Ghana was the first African country south of the Sahara to gain its independence. The process aimed at African representation had begun as early as the 1920s and under the post-World War II Constitution African parties were allowed to contest elections. But the British tended to favor cooperation with conservative African chiefs and a small intellectual elite, who no longer represented the people as a whole. Kwame Nkrumah, the leader of a Convention People’s Party, which began in 1949, encouraged the nationalist movement demanding immediate independence and led a campaign of nonviolent ‘positive action’ influenced by Gandhi and India’s struggle for independence.

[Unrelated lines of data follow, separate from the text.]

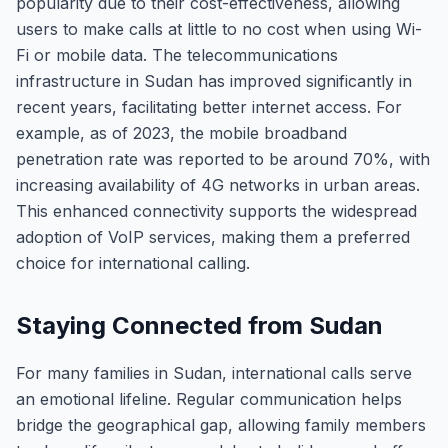
popularity due to their cost-effectiveness, allowing
users to make calls at little to no cost when using Wi-
Fi or mobile data. The telecommunications
infrastructure in Sudan has improved significantly in
recent years, facilitating better internet access. For
example, as of 2023, the mobile broadband
penetration rate was reported to be around 70%, with
increasing availability of 4G networks in urban areas.
This enhanced connectivity supports the widespread
adoption of VoIP services, making them a preferred
choice for international calling.
Staying Connected from Sudan
For many families in Sudan, international calls serve
an emotional lifeline. Regular communication helps
bridge the geographical gap, allowing family members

After Nkrumah had been studying abroad for several years, J. B. Danquah, president of the Gold Coast’s first opposition political party, the United Gold Coast Convention (UGCC), invited Nkrumah to become the secretary of the Convention in 1947. Nkrumah arrived in December 1947 and began work immediately. In February 1948, a national crisis occurred. A group of unarmed African ex-servicemen set out on a march from Accra to the suburban residence of the British governor to present him with a petition of grievances. Ordered to stop, they refused and the police forces opened fire, killing two and wounding five of the participants. When news of the incident spread, rioting broke out in several towns. European and Asian stores were looted by the angry mob and the rioters forced open the Central Prison and set free its inmates. The riots spread from Accra to other cities, such as Nsawam, Koforidua, Akuse and Kumasi, and lasted for days, resulting in 29 deaths and 237 other casualties by the time they were over. Prior to the riots there had been a month-long peaceful boycott of all European and Syrian merchandise organized by Nii Kwabena Bonne III, a Ga Chief, who was trying to force the foreign shopkeepers to reduce the exorbitant prices they were charging Africans for essential commodities. The boycott ended the very day the riots broke out.

None of these events was the work of the UGCC, which had been engaged in a struggle for constitutional reform. Nkrumah, however, used the crisis in favor of the independence campaign. On February 29, 1948, in the midst of the rioting, he cabled to the Colonial Office in London saying that people were demanding self-government and that a commission to supervise the transition towards independence should be sent to the Gold Coast. He sent copies of this message to the international press (The New York Time, the Associated Negro Press, the Novoe Vremya, etc.). Hoping to put a stop to the riots, the Governor exiled Danquah, Nkrumah, and other UGCC leaders on March 13th. The governor also set up an all-African committee to draft a new constitution. This body issued a report, adopted with a few modifications by the Colonial Office as a basis for gradual, guided self-governance and for the first general election in Gold Coast history. Dissatisfied with this solution, Nkrumah pressed for a more radical alternative and precipitated a split with the UGCC. With several others, Nkrumah formed the Convention People’s Party (CPP) in June 1949. The party was headed by Nkrumah with Kojo Botsio as its secretary and K. A. Gbedemah as its vice-chairman.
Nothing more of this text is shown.